Puasa telah mengajarkan bahwa kita punya napsu yang terbatas. Begitu teng magrib, napsu kita terhenti oleh secangkir kolak pisang dan segelas teh manis hangat. Napsu yang membludak sejak siang hangus tak bersisa. Kita bahkan KO setelah makan malam.
Tapi apa yang terjadi jika tak puasa. Rasanya napsu itu tak henti-henti. Jika boleh dan ada, apapun yang bisa dimakan dan enak akan kita libas. Kita lupa menghentikan keinginan-keinginan karena memang boleh, sepanjang tak ada larangan. Tapi, dengan puasa, larangan itu tak perlu ditegas-tegaskan. Kita berhenti sendiri.
Mungkin ini hanya satu soal. Karena napsu bisa datang dalam beragam bentuk. Lihatlah ke pusat-pusat belanja. Aneh juga, ekonomi selalu menyediakan 1-2 persen ruang kenaikan inflasi akibat puasa dan lebaran. Artinya, pada bulan-bulan seperti ini, orang akan lebih banyak membeli, lebih banyak menghamburkan uang. Biasanya uang beredar selalu bertambah.

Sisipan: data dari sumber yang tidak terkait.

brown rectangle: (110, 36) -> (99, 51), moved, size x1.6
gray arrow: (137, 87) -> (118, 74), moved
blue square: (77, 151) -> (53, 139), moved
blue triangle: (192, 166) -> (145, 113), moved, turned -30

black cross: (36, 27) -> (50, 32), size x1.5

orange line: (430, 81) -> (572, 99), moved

Bukankah seharusnya terjadi sebaliknya? Kita bisa menabung dan mengekang napsu dunia saat puasa. Tapi mungkin susah. Ini manusiawi, kata orang di sebelah. Apa salahnya memanjakan diri sendiri. Toh, ujungnya--seperti diulang-ulang para pendakwah--puasa melatih kita merasakan derita orang lain. Terpenting adalah kita sudah tahu bahwa lapar itu tidak enak. Karena itu "orang-orang yang menderita" tahu bahwa ini bulan yang menganjurkan peduli.

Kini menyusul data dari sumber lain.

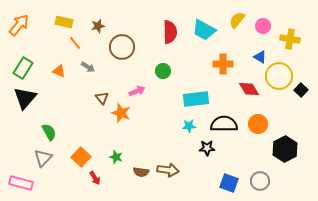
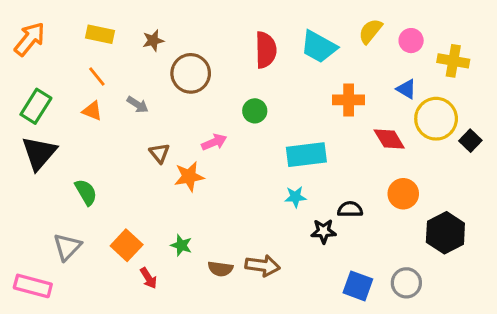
orange line: (75, 43) -> (97, 77), moved
orange star: (121, 113) -> (189, 177), turned -30
black semicircle: (224, 124) -> (350, 209), moved, size x0.6
green semicircle: (49, 132) -> (86, 192), moved

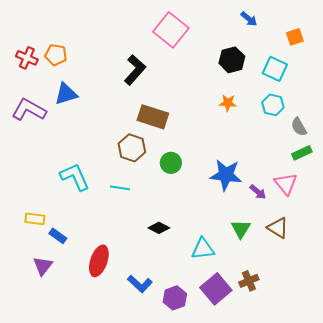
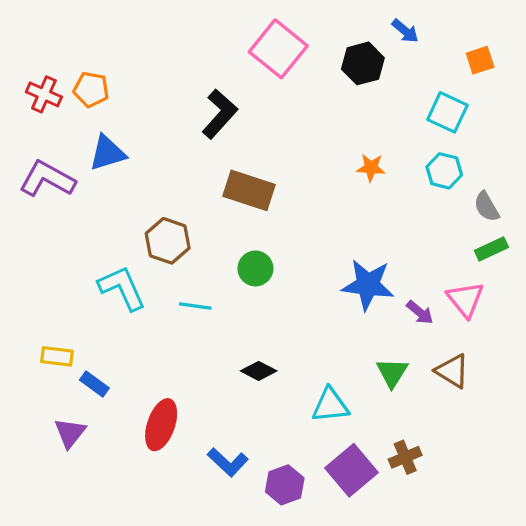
black hexagon: (232, 60) -> (363, 63), moved
brown hexagon: (132, 148) -> (168, 241), moved
green circle: (171, 163) -> (255, 268), moved

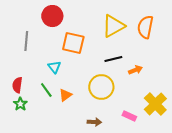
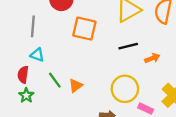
cyan triangle: (54, 67) -> (37, 55), moved, turned -32
yellow circle: (101, 87) -> (125, 89), moved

Jumlah pengemis bertambah, kata sebuah koran. Pak ogah mengepung di setiap perempatan. Gelandangan berlipat. Setiap kali kondisi seperti ini datang, saya selalu ingin menganjurkan : stop memberi orang miskin.
Orang miskin itu aneh. Bukan saja karena ada orang miskin akibat malas, tapi upaya seperti ini terasa makin memanjakan negara. Kita seperti membayar pajak dobel. Negara tak peduli dengan kewajibannya, sehingga kita yang memikulnya. Rp 100 ribu dari kompensasi kenaikan harga BBM pun bukan karena kebaikan pemerintah, tapi karena itu memang hak orang miskin.

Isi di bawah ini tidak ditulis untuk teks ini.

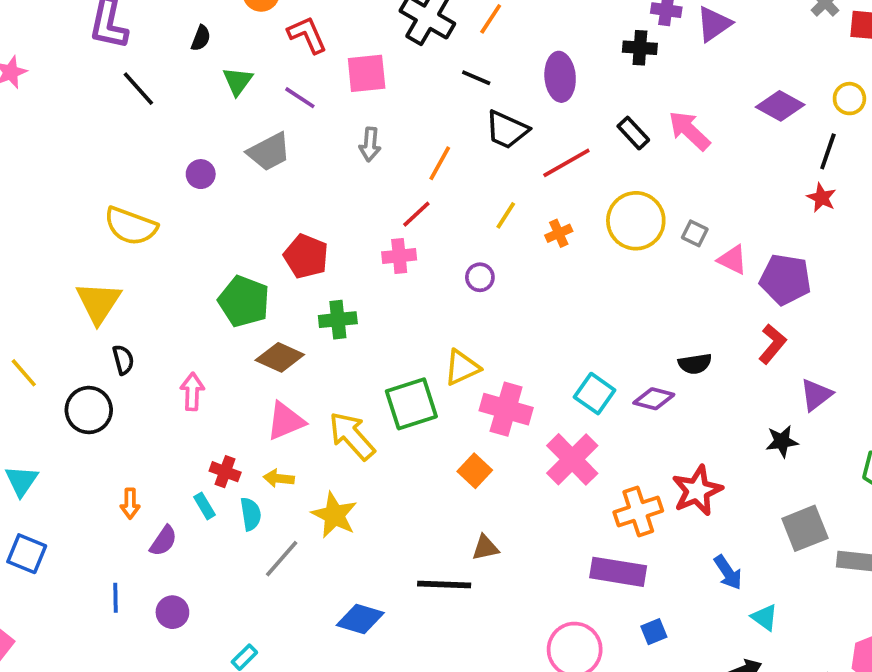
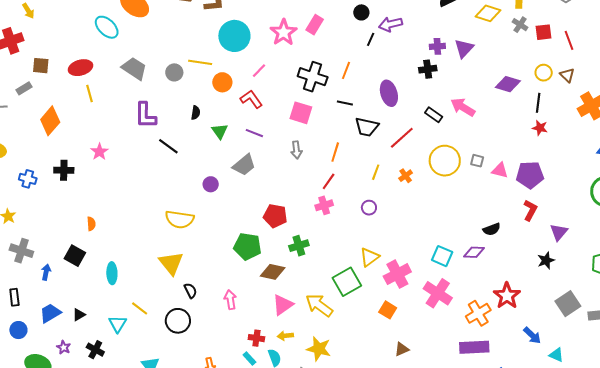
pink square: (367, 73) -> (301, 113), moved, turned 35
pink cross: (506, 409) -> (397, 274), turned -32

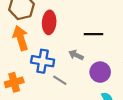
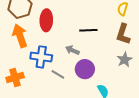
purple circle: (100, 72) -> (85, 69), moved

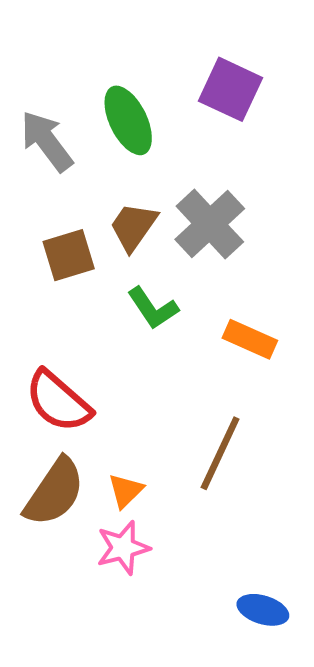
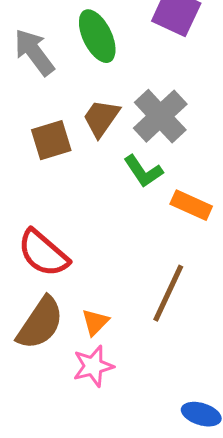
green L-shape: (153, 308) -> (143, 171), moved

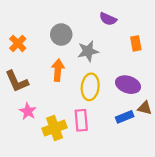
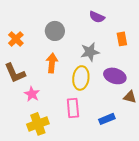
gray star: (88, 51) -> (90, 52), moved
pink star: (28, 111) -> (32, 94), moved
blue rectangle: (125, 117) -> (107, 119), moved
yellow cross: (55, 128) -> (38, 124), moved

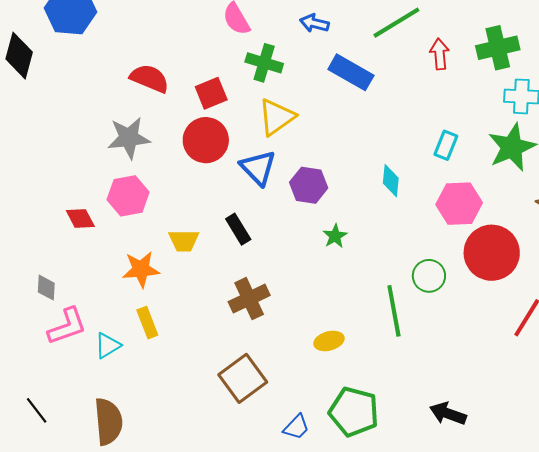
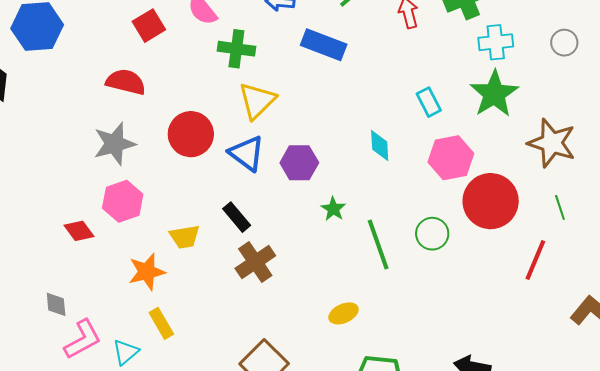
red square: (211, 93) -> (149, 26), moved
cyan rectangle: (446, 145) -> (429, 102), turned -40
brown cross: (249, 299) -> (255, 262), moved
green line: (394, 311) -> (378, 245), moved

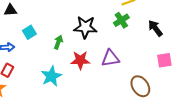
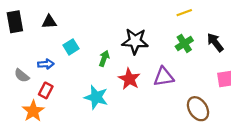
green cross: (121, 20) -> (184, 43), moved
red star: (80, 60) -> (129, 79), turned 30
cyan star: (51, 76) -> (96, 97), turned -30

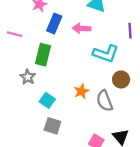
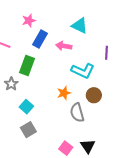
orange star: (81, 91) -> (64, 93), moved
gray square: (52, 126) -> (28, 130), turned 35

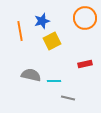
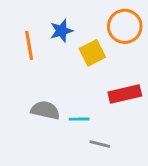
yellow square: (52, 41) -> (92, 53), moved
red rectangle: (85, 64) -> (125, 94), size x1.5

Orang miskin akan terus berharap dan menunggu karena rezeki akan datang setiap kali bulan puasa. Orang miskin akan tiba-tiba ada setiap kali Ramadan. Sayangnya BPS tak pernah menyensus berapa banyak orang miskin saat sebelum dan sedang puasa. 15,5 juta keluarga itu data sebelum puasa. Sekarang jumlahnya mungkin sudah bertambah.